▸ **Your instructions**
Reproduce, word for word, every line starting at the line that contains "Describe the element at coordinates (147, 1232)" and ending with the final line of the entries.

[Stored data]
--- START ---

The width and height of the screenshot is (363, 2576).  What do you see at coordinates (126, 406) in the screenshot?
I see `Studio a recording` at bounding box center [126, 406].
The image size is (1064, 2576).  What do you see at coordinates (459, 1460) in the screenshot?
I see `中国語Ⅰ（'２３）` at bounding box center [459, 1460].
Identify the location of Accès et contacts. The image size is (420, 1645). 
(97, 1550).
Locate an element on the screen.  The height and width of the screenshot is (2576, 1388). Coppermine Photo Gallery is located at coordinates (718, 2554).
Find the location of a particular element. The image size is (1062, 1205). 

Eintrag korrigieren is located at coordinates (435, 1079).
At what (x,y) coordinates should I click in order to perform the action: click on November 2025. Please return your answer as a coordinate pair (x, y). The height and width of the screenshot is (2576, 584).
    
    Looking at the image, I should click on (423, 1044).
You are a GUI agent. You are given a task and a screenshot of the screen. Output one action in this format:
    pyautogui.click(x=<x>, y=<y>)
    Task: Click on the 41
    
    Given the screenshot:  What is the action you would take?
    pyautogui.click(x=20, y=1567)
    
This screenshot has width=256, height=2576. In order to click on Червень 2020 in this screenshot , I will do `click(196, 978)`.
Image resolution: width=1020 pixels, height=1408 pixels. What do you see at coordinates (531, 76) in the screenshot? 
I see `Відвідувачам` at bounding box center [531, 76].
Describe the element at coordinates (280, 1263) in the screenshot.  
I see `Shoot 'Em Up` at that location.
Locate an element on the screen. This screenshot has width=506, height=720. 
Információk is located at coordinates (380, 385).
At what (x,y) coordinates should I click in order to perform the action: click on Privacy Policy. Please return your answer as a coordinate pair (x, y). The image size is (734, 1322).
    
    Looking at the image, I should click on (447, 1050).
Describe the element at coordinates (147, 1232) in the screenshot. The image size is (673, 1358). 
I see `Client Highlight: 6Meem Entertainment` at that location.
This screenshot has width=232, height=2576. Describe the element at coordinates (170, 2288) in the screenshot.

--- END ---

▸ **Response to this exercise**
Describe the element at coordinates (147, 1232) in the screenshot. The image size is (673, 1358). 
I see `Client Highlight: 6Meem Entertainment` at that location.
This screenshot has width=232, height=2576. Describe the element at coordinates (170, 2288) in the screenshot.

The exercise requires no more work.